BEGIN Records shown
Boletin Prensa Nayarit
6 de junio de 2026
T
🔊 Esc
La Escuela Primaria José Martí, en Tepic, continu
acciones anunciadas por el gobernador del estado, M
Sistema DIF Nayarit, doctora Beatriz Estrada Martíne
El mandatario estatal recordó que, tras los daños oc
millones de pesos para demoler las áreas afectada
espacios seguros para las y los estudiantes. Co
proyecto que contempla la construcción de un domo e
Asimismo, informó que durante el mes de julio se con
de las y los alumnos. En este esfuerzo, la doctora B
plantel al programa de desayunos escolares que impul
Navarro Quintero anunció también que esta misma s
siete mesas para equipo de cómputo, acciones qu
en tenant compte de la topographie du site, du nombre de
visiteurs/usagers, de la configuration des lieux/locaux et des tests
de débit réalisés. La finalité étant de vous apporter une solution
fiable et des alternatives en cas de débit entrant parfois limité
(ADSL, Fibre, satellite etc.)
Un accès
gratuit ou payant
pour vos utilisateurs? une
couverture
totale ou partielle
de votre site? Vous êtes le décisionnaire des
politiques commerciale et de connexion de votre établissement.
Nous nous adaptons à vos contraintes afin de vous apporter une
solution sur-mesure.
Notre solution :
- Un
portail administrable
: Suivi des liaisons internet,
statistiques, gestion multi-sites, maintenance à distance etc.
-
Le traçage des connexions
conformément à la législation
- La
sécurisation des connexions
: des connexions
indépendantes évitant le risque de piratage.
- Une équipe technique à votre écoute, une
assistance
END Records shown
BEGIN Records shown
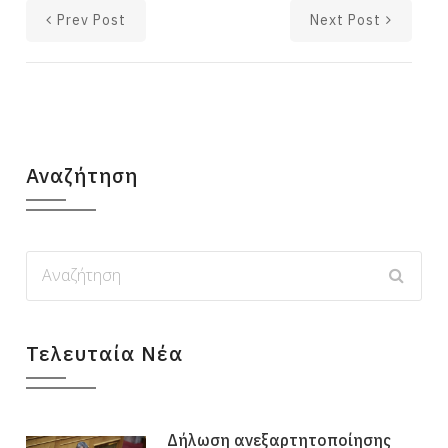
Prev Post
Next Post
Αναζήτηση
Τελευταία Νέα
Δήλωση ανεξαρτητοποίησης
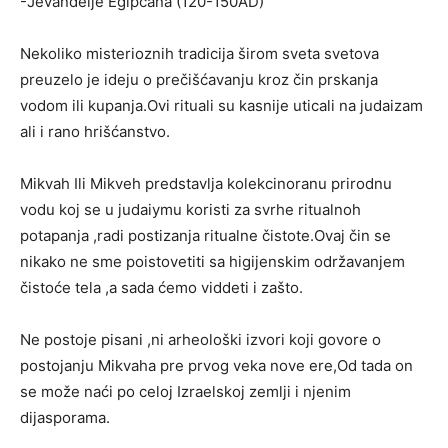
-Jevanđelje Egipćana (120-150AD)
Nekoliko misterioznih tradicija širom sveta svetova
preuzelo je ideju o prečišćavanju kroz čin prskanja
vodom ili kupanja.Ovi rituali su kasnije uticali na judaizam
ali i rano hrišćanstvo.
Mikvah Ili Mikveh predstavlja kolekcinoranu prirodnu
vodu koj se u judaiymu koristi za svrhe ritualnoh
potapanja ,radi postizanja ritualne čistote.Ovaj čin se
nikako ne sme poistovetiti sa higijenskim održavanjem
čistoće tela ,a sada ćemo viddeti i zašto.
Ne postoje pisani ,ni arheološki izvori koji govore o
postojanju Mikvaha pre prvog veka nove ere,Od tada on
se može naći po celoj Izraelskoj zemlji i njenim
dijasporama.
END Records shown
Exercise details:
Beginning with the line that has "fiable et des" and ending with the line that has "de votre site? Vous êtes le décisionnaire des", set down the lines above exactly and include no others.

Final answer:
fiable et des alternatives en cas de débit entrant parfois limité
(ADSL, Fibre, satellite etc.)
Un accès
gratuit ou payant
pour vos utilisateurs? une
couverture
totale ou partielle
de votre site? Vous êtes le décisionnaire des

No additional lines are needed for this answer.